**Problem details:** Within these entries, which lines include the string "mayoría"? Copy each one.

(Transcribed page contents)
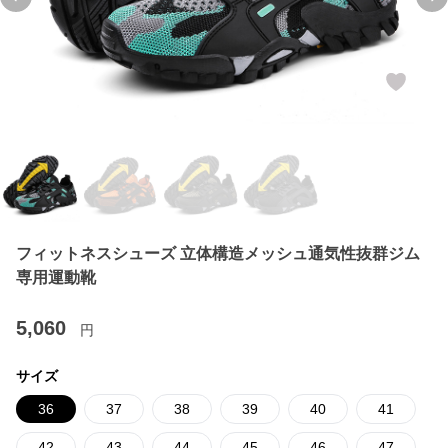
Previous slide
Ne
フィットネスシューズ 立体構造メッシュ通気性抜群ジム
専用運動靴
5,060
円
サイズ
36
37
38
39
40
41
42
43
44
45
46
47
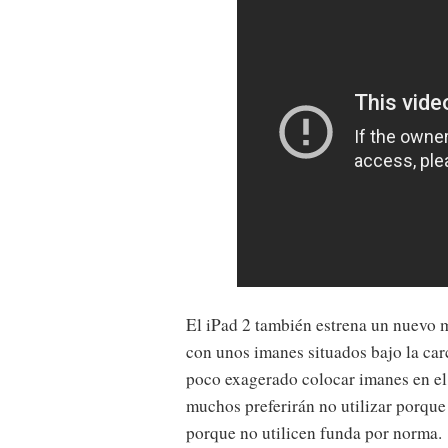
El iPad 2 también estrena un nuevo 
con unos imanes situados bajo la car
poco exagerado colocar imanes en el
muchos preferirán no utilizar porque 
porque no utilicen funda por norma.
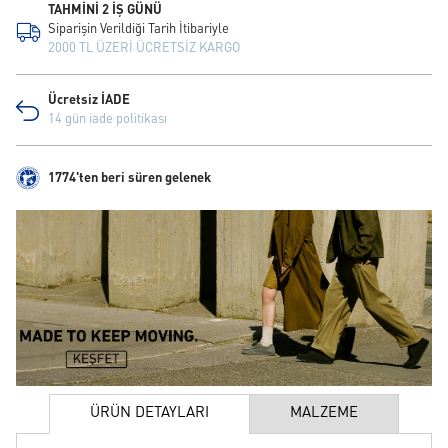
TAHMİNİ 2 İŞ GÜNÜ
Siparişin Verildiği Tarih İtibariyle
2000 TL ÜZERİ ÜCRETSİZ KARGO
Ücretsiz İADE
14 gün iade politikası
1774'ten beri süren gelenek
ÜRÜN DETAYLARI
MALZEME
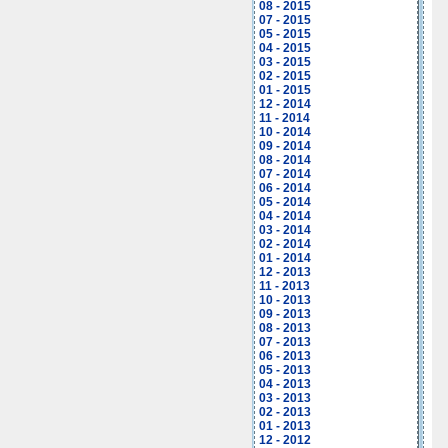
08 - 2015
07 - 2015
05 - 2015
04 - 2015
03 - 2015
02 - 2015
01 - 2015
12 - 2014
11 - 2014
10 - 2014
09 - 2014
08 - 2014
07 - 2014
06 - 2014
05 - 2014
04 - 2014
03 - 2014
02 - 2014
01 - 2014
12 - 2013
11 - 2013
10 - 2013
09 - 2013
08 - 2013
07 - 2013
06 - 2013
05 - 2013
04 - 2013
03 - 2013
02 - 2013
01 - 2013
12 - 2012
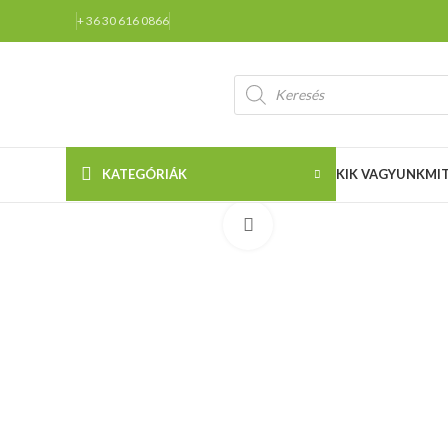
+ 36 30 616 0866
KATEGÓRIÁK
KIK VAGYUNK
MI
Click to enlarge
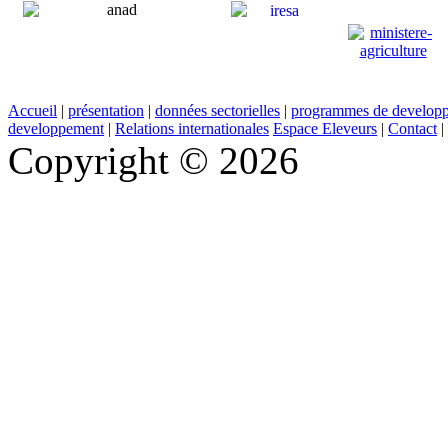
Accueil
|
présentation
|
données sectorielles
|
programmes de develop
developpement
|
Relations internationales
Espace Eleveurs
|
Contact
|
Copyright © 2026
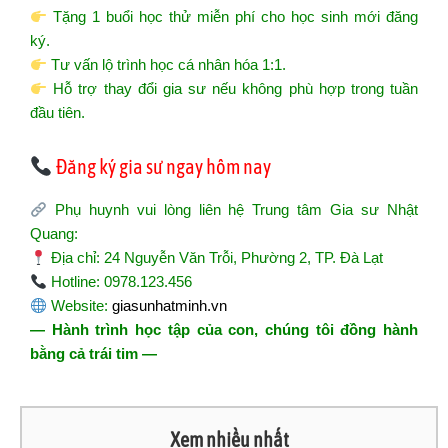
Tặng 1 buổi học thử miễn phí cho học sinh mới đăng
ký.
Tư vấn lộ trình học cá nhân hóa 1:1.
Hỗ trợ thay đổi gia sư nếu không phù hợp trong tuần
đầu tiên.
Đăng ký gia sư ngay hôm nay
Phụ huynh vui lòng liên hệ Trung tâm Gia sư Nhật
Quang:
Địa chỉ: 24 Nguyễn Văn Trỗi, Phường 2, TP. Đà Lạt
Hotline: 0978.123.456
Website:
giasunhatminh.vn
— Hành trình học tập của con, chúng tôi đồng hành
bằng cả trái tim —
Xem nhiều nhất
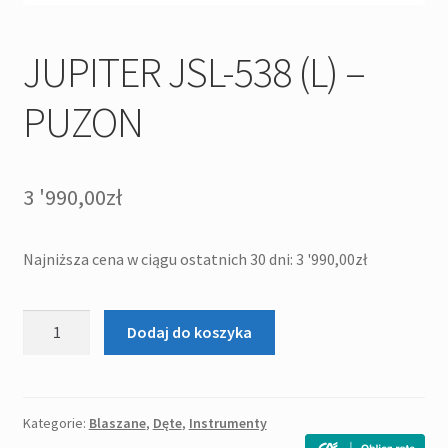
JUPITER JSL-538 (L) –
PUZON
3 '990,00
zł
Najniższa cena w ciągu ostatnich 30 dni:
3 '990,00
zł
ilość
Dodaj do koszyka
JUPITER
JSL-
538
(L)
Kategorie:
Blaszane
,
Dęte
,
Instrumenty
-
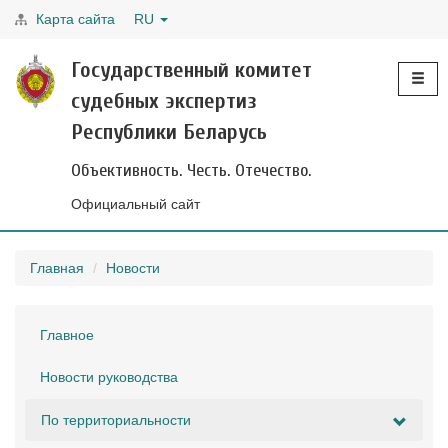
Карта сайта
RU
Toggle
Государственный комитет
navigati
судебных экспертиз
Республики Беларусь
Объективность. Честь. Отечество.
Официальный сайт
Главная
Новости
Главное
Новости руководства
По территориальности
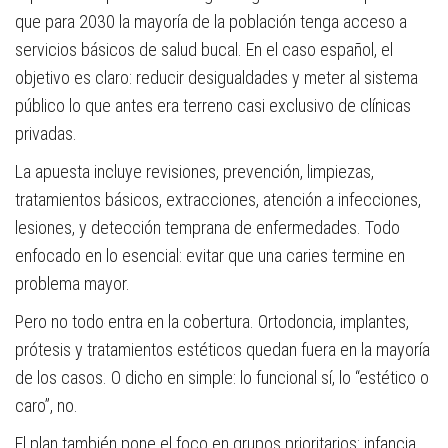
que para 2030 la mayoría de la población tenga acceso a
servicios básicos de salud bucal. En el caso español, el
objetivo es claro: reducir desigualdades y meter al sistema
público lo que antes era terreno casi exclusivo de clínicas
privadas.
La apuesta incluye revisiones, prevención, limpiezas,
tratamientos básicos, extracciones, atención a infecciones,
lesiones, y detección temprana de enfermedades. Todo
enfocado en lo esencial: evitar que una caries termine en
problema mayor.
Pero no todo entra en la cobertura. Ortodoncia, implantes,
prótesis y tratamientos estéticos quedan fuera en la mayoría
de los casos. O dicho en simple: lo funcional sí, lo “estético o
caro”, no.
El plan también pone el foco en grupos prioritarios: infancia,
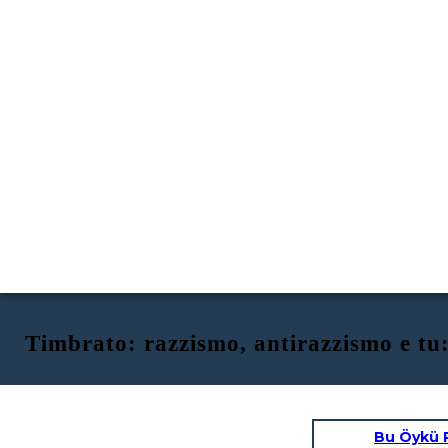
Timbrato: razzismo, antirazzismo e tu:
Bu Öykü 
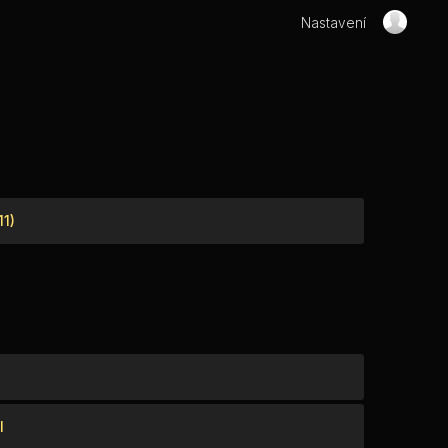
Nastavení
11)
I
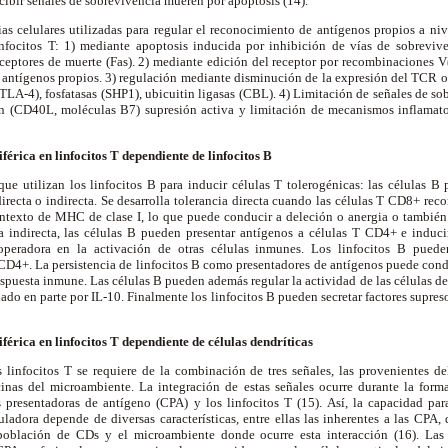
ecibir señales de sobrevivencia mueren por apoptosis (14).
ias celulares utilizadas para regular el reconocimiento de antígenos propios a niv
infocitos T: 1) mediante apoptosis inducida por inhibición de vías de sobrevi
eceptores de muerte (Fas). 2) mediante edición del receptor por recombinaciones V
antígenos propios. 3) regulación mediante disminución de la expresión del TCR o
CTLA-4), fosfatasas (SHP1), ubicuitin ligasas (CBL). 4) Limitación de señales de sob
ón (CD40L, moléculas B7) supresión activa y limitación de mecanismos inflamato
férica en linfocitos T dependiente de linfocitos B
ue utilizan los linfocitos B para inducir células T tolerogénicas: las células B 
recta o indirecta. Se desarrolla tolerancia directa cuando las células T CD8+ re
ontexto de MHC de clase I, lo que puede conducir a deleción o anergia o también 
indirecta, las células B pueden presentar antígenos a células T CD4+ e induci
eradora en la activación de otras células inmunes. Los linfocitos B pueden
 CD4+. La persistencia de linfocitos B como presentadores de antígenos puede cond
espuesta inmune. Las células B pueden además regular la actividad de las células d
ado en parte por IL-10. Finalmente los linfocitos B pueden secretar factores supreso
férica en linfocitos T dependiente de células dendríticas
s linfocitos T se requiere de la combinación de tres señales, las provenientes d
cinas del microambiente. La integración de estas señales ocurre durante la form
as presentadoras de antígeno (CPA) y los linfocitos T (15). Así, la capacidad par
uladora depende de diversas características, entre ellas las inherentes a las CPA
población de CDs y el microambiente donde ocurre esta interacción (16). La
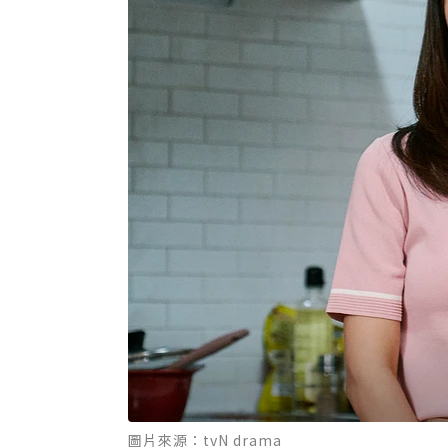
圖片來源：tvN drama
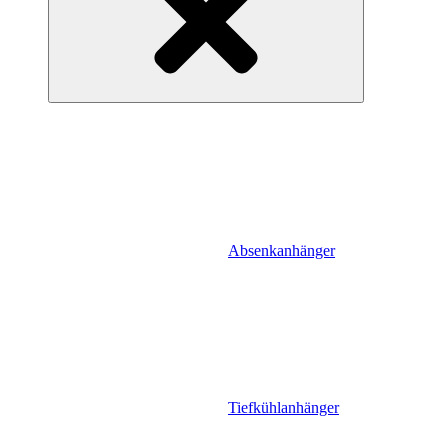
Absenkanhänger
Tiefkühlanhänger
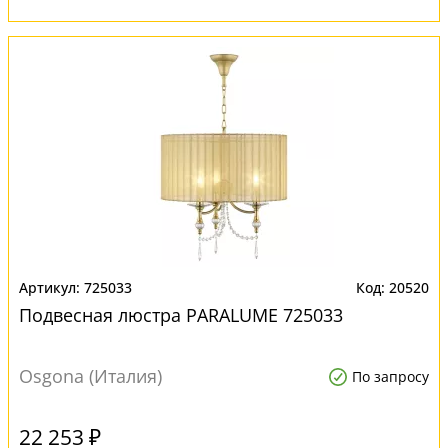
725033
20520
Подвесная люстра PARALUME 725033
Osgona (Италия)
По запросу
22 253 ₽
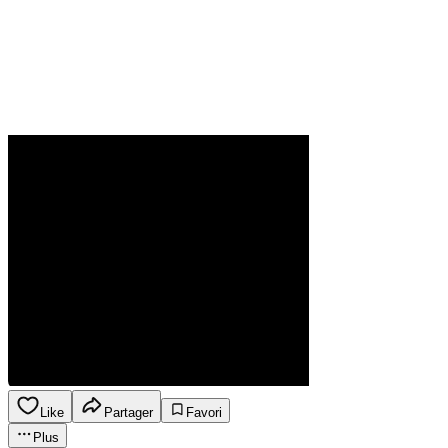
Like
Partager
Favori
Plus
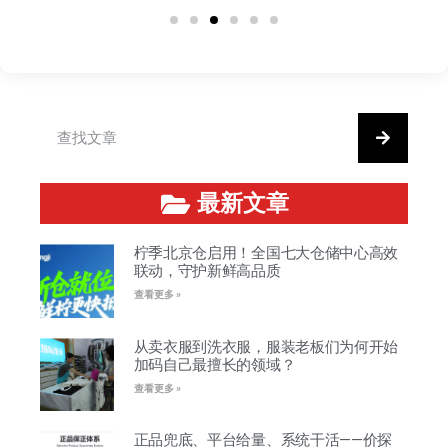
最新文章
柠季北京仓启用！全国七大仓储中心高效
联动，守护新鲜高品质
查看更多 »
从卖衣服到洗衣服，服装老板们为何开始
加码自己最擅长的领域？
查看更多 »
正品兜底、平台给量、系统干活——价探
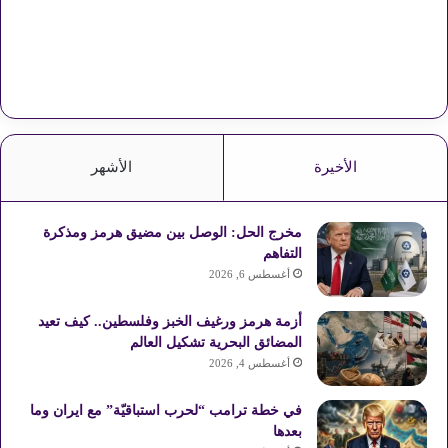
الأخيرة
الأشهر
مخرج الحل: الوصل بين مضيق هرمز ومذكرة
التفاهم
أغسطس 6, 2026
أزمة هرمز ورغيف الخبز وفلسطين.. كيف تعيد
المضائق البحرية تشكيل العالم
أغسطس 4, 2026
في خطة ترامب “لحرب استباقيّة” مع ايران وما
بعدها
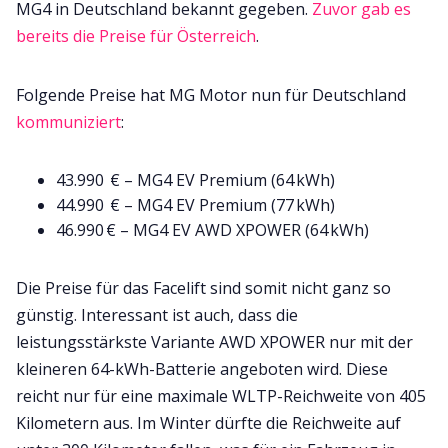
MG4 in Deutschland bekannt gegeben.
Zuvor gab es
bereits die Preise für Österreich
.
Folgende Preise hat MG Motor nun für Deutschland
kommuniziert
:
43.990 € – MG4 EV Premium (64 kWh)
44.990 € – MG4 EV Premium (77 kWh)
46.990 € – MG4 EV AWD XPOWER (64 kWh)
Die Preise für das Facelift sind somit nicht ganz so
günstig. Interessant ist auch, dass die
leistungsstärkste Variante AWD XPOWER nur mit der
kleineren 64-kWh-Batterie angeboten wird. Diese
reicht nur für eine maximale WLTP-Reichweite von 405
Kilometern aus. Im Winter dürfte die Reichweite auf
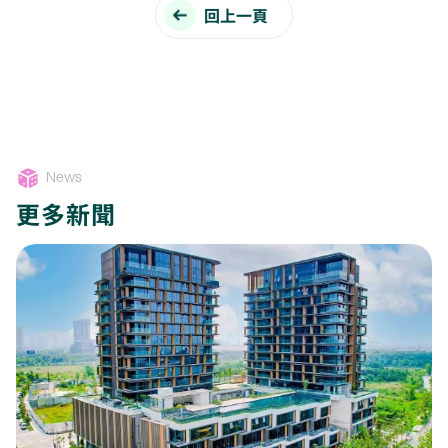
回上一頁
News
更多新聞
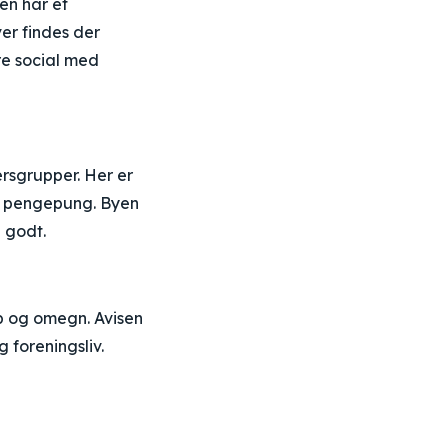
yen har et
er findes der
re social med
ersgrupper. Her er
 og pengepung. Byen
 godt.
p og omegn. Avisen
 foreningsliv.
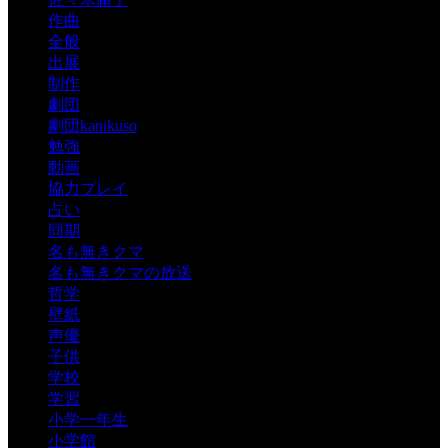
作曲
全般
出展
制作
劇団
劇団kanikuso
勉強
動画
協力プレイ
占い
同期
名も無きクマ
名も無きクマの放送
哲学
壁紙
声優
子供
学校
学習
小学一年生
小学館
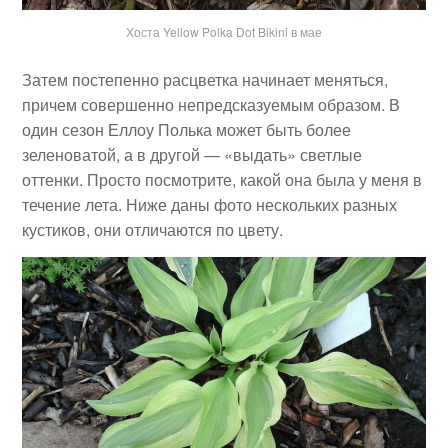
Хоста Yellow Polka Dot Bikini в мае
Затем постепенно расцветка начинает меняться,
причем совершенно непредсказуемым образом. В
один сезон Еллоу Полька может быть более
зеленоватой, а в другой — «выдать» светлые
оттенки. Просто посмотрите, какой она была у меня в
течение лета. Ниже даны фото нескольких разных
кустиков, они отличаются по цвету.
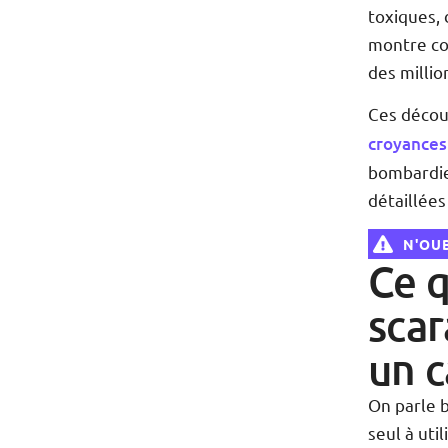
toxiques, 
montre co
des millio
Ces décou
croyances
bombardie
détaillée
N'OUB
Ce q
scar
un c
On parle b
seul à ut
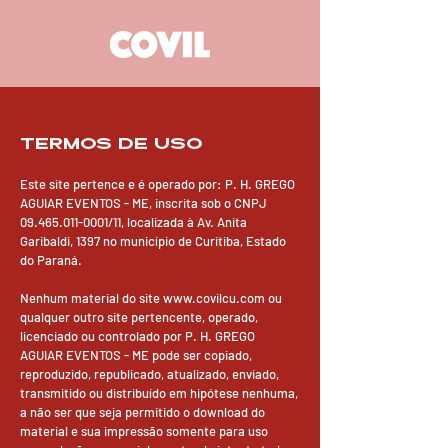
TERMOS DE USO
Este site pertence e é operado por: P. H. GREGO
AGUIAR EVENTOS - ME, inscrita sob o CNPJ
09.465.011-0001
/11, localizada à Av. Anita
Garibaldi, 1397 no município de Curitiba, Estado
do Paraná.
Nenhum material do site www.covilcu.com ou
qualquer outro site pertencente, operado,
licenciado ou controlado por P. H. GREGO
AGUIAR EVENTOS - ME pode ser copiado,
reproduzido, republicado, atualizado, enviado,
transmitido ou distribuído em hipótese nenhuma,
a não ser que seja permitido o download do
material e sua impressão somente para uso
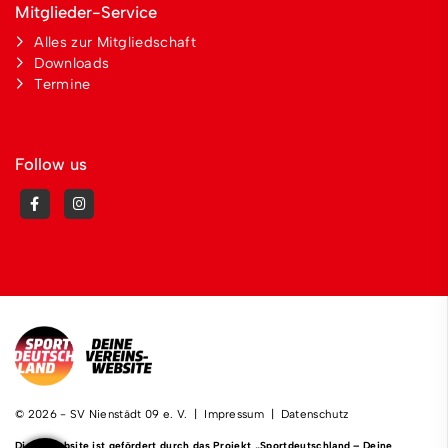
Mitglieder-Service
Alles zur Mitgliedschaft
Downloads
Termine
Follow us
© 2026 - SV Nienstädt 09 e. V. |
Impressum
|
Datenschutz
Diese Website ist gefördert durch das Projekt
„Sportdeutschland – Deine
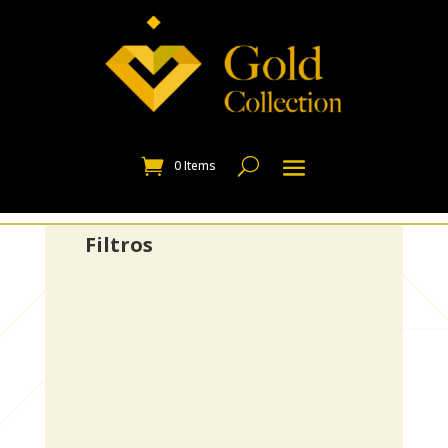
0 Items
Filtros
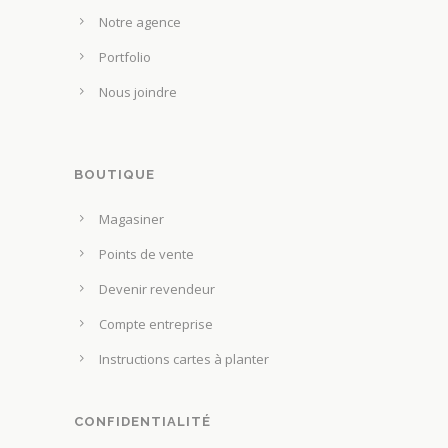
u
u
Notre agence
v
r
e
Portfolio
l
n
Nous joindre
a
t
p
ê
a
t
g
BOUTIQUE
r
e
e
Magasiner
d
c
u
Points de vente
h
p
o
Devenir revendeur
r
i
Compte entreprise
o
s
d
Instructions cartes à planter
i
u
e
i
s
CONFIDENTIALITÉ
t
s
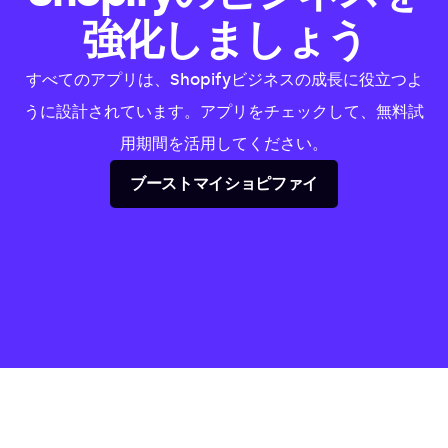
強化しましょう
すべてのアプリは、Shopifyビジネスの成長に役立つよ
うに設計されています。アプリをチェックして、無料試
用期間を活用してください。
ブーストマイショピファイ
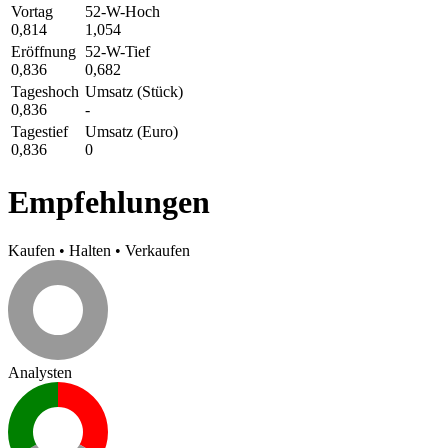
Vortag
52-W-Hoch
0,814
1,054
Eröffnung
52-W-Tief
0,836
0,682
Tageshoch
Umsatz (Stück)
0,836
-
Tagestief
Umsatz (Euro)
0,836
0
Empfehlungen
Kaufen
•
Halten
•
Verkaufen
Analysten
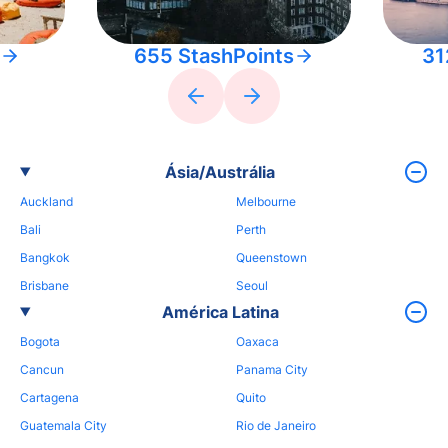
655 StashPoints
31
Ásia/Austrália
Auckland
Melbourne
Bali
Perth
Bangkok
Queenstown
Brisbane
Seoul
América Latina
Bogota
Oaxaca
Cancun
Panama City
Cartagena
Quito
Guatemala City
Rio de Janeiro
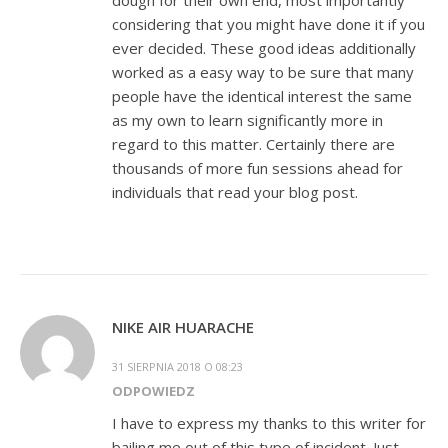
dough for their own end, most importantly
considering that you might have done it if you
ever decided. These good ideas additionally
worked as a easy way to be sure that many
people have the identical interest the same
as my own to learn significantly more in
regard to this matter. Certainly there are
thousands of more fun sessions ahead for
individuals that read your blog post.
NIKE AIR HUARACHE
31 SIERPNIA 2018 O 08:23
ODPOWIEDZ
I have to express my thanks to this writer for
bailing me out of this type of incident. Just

**Response area:**
que para 2030 la mayoría de la población tenga acceso a
prótesis y tratamientos estéticos quedan fuera en la mayoría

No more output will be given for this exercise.